Miftachul Huda yang baru menjabat Camat Kecamatan Kebomas dua bulan ini mengaku prihatin dengan kasus pengemplangan dana kompensasi ini. Pasalnya baru beberapa minggu yang lalu, karena banyaknya kejadian pelanggaran hukum akibat pejabat tidak memahami regulasi Bupati Gresik Sambari Halim Radianto menghimbau agar seluruh aparatur pemerintahan memahami dan menguasai regulasi peraturan dan perundang-undangan.


“Baru saja Pak Bupati meminta agar aparatur menguasai regulasi, peraturan dan perundang-undangan. Sebagai pemangku wilayah kami akan melakukan upaya penyelesaian antara warga dan perangkat desa termasuk RW. Karena menurut penjelasan Pak Subhan (Kades Sekarkurung) yang menerima uang oknum RW, makanya jika benar RW yang harus bertanggungjawab dengan warga,” tandas mantan Kabag Umum di Sekretariat Dewan (Sekwan) tersebut.

Diungkapkan Huda, penjelasan Kades Subhan beberapa waktu yang lalu di kantor Kecamatan Kebomas yang dihadiri oleh Nurul Muchid, Kabid Administrasi Pemerintahan Desa dari Dinas Pemberdayaan Masyarakat dan Desa (Pemdes) Subhan merinci dana kompensasi dari PT Kebomas Makmur sebesar Rp25 juta.

“Lurah mengaku hanya Rp25 juta yang diterima oleh oknum pengurus RW. Yang 15 juta untuk membangun balai RW selebihnya untuk masjid. Masak uang Rp15 juta cukup untuk membangun balai RW. Jika dilihat bangunanya diperkirakan lebih dari 70 juta. Dan inilah yang kemudian menjadi banyak pertanyaan karena tidak masuk akal,” tuturnya.

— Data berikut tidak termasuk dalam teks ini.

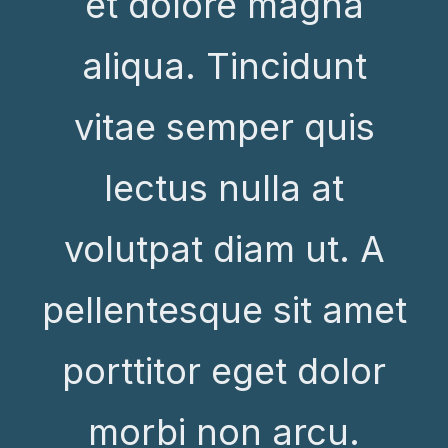
et dolore magna
aliqua. Tincidunt
vitae semper quis
lectus nulla at
volutpat diam ut. A
pellentesque sit amet
porttitor eget dolor
morbi non arcu.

Dan jika memang, lanjut Huda RW mengatasnamakan warga Green Hill meminta dana ke pihak ketiga sesuai dengan Perda 04/2016 maka harus dilakukanya dengan transparan. Harus melibatkan warga, karena RW bukan penyelenggara pemerintahan yang kerjanya adalah berdasarkan kesepahaman dan kesepakatan yang bisa dipertanggungjawabkan ke wargamha. Karena saat ini warga sudah melek hukum dan aturan.

“Jangan hanya bilang sudah disepakati, karena kelengkapan administrasi harus ada. Kita mintai notulen rapatnya tidak ada. Kita mintai fotonya katanya di RW, kalau memang RW yang bertanggungjawab RW harusnya kan diajak,” urainya.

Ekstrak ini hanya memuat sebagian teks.